En 2019, en France métropolitaine, le niveau de vie médian de la population s’élève à 22 040 euros annuels. Il correspond à un revenu disponible de 1 837 euros par mois pour une personne seule et de 3 857 euros par mois pour un couple avec deux enfants de moins de 14 ans.
Le seuil de pauvreté officiel de l’INSEE avec un seuil à 60%* : 1102 € (+ 39 € vs 2021) correspondant à plus de 9,3 millions de pauvres en France.
Le seuil international de pauvreté est fixé à 1,90 dollar par personne et par jour, (soit près de 52€/mois) sur la base des taux de conversion 2011 en parité de pouvoir d’achat (PPA). En 2015, et selon les dernières données disponibles, la part de la population mondiale vivant dans la pauvreté a baissé pour s’établir à 10 %, ce qui représente environ 736 millions de personnes. (Source Banque Mondiale).

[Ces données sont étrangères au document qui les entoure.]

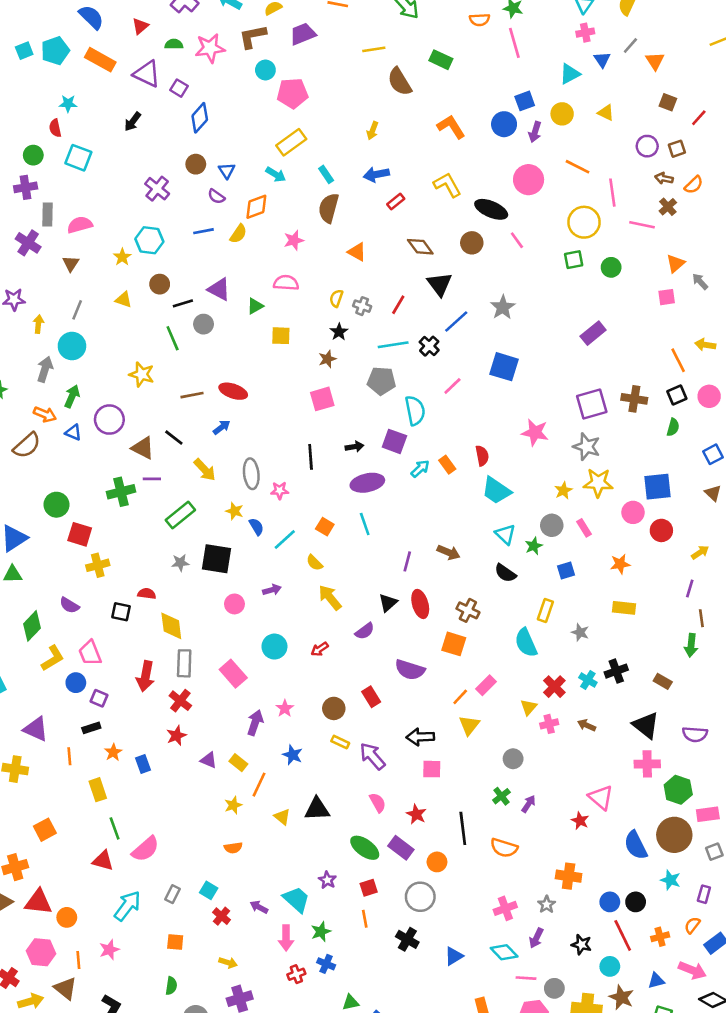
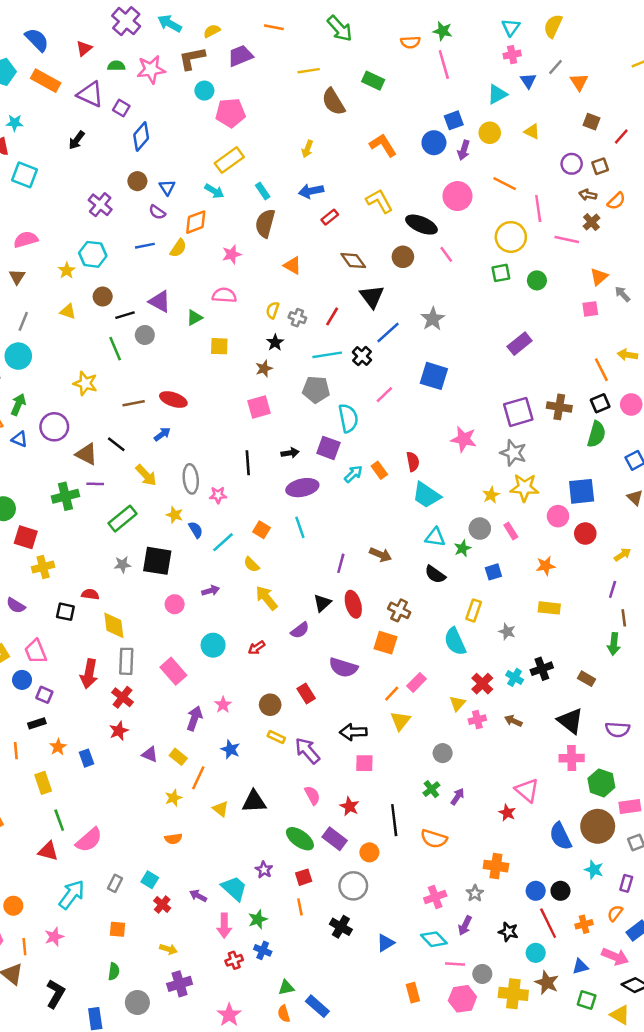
green semicircle: (673, 427) -> (596, 434), size x1.5
cyan triangle: (505, 534) -> (435, 537), turned -35

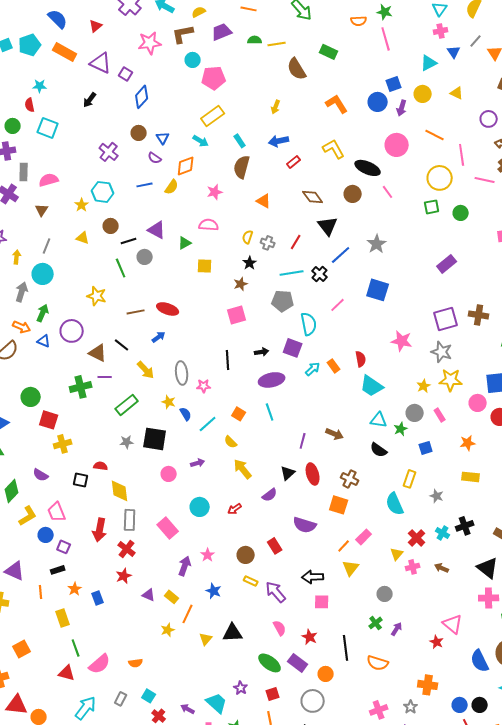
green semicircle: (116, 66) -> (255, 40), moved
yellow triangle: (221, 809) -> (206, 639), turned 32
orange semicircle: (173, 839) -> (136, 663), moved

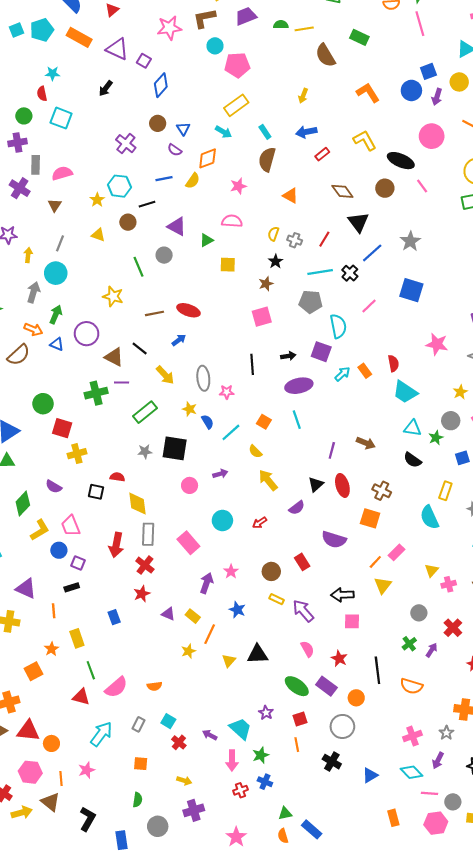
black line: (129, 241) -> (147, 204), moved
red cross: (417, 538) -> (453, 628), moved
orange star: (75, 589) -> (51, 649), moved

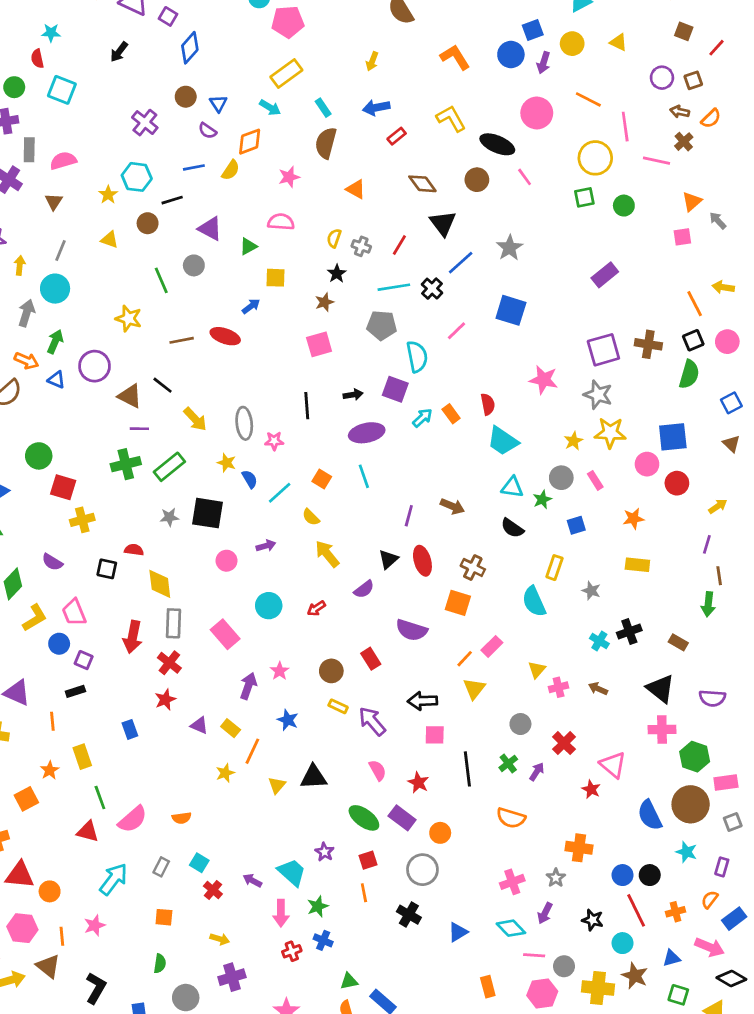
blue arrow: (179, 340) -> (251, 306), moved
green cross: (96, 393) -> (126, 464), moved
black line: (377, 670) -> (467, 769), moved

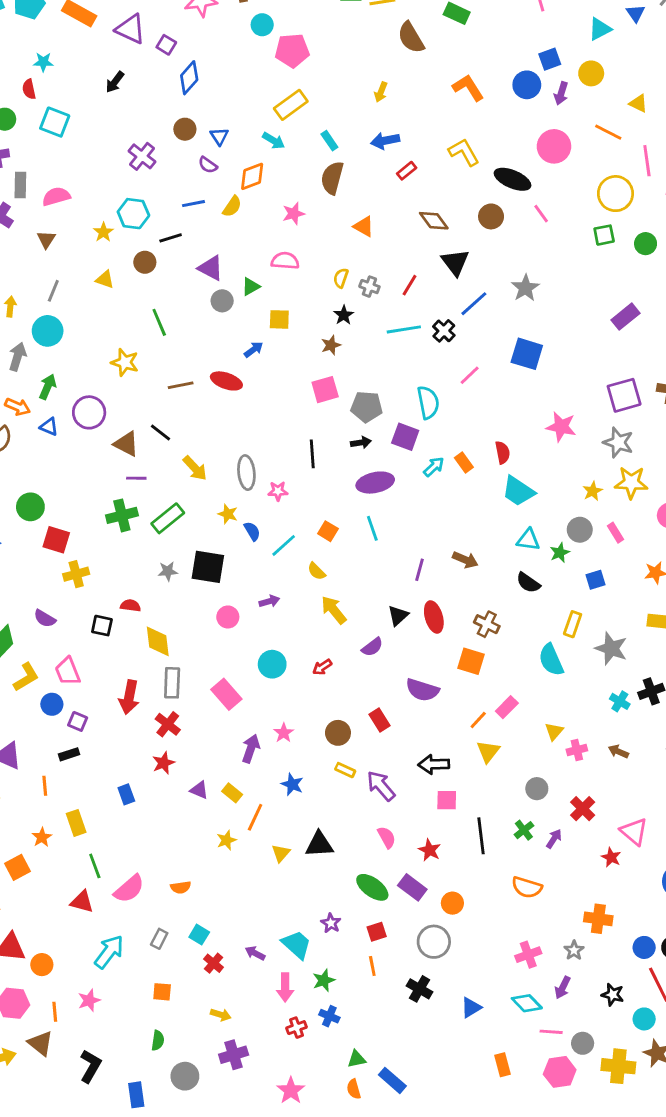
yellow triangle: (618, 42) -> (638, 103), moved
gray circle: (194, 265) -> (222, 301), moved
gray pentagon: (382, 325) -> (367, 407), moved
gray star: (591, 591) -> (611, 648), size x1.6

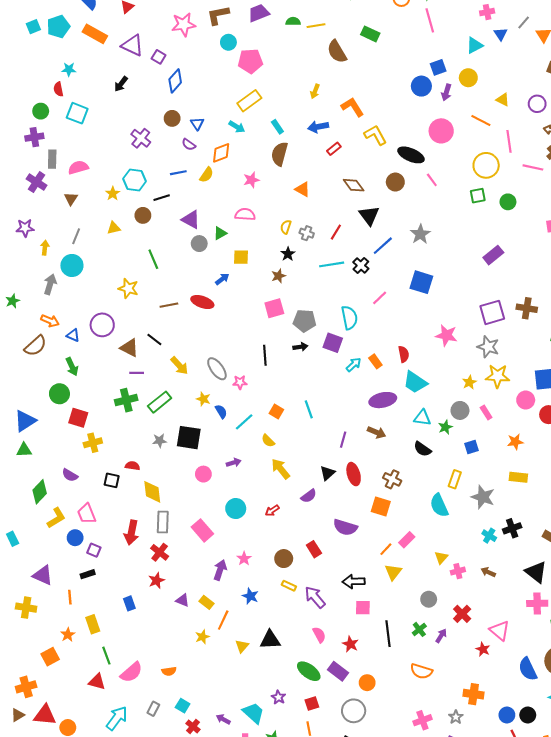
orange L-shape: (468, 88) -> (353, 107), moved
yellow triangle: (105, 279) -> (114, 228), turned -32
green arrow: (48, 387) -> (72, 367), moved, turned 132
gray ellipse: (246, 473) -> (217, 369), turned -30
purple ellipse: (375, 483) -> (383, 400), moved

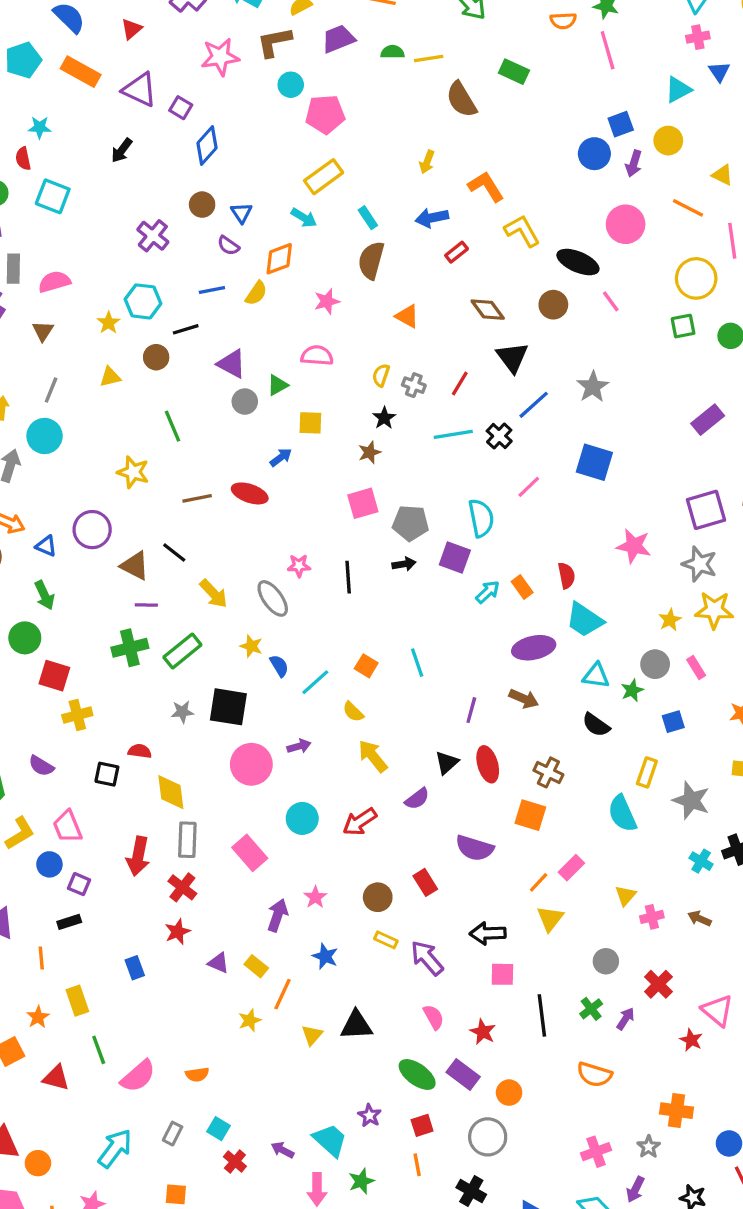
pink star: (240, 382) -> (299, 566), moved
pink circle: (203, 474) -> (251, 764), size x1.6
red arrow: (272, 511) -> (360, 822), size x1.5
red triangle: (97, 682) -> (56, 1078), moved

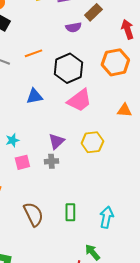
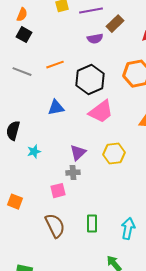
pink square: (22, 162) -> (58, 191), moved

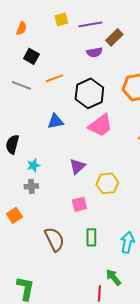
black square: (24, 35) -> (31, 56), moved
yellow hexagon: (114, 154) -> (107, 183), moved
gray cross: (73, 173) -> (31, 186), moved
pink square: (58, 191) -> (79, 204), moved
orange square: (15, 202) -> (14, 215), turned 35

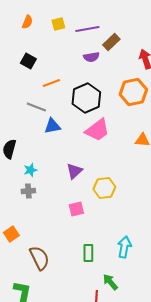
orange semicircle: (21, 28) -> (27, 22), moved
gray line: (21, 85) -> (36, 107), moved
orange square: (14, 215) -> (11, 234), moved
green rectangle: (91, 237) -> (88, 253), moved
brown semicircle: (54, 239) -> (39, 258), moved

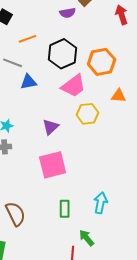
orange hexagon: (133, 92) -> (102, 62), moved
yellow hexagon: (104, 188) -> (88, 114), moved
pink square: (76, 209) -> (53, 165), size x1.8

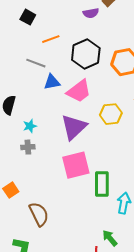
pink trapezoid: (74, 86) -> (79, 91), moved
purple triangle: (51, 127) -> (74, 127), size x1.6
green rectangle: (65, 209) -> (102, 184), moved, size x1.4

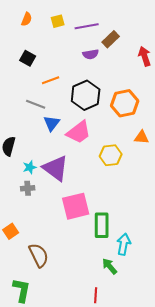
blue triangle: (52, 82) -> (52, 123), turned -42
purple triangle: (74, 127) -> (56, 168), moved, turned -40
green arrow: (110, 238) -> (110, 266), moved

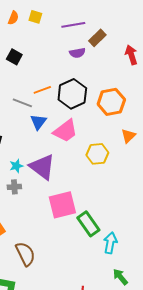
yellow square: (58, 21) -> (35, 17), moved, turned 32
orange line: (51, 80) -> (42, 90), moved
orange triangle: (142, 137) -> (128, 136), turned -49
green rectangle: (102, 225) -> (88, 224), turned -35
green arrow: (110, 266) -> (120, 277), moved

Concrètement la pauvreté c’est la privation d’un certain nombre d’activités
On considère qu’une personne est pauvre lorsqu’elle ne peut pas se permettre de …
- payer un loyer ou des factures de services publics,
- garder la maison suffisamment au chaud,
- faire face à des dépenses imprévues,
- manger de la viande, du poisson ou un équivalent protéique tous les deux jours,
- s’offrir une semaine de vacances loin de la maison,
- avoir accès à une voiture/fourgonnette pour usage personnel,
- remplacer les meubles usés;
- remplacer les vêtements usés par de nouveaux vêtements;
- avoir deux paires de chaussures correctement ajustées;
- dépenser une petite somme d’argent chaque semaine pour lui-même («argent de poche»);
- avoir des activités de loisirs régulières;
- se réunir avec des amis/la famille pour un verre/repas au moins une fois par mois;
- disposer d’une connexion Internet.
Selon les sources, on quantifie parfois en précisant qu’il s’agit d’au moins un nombre de privations (7 par exemple) sur 13.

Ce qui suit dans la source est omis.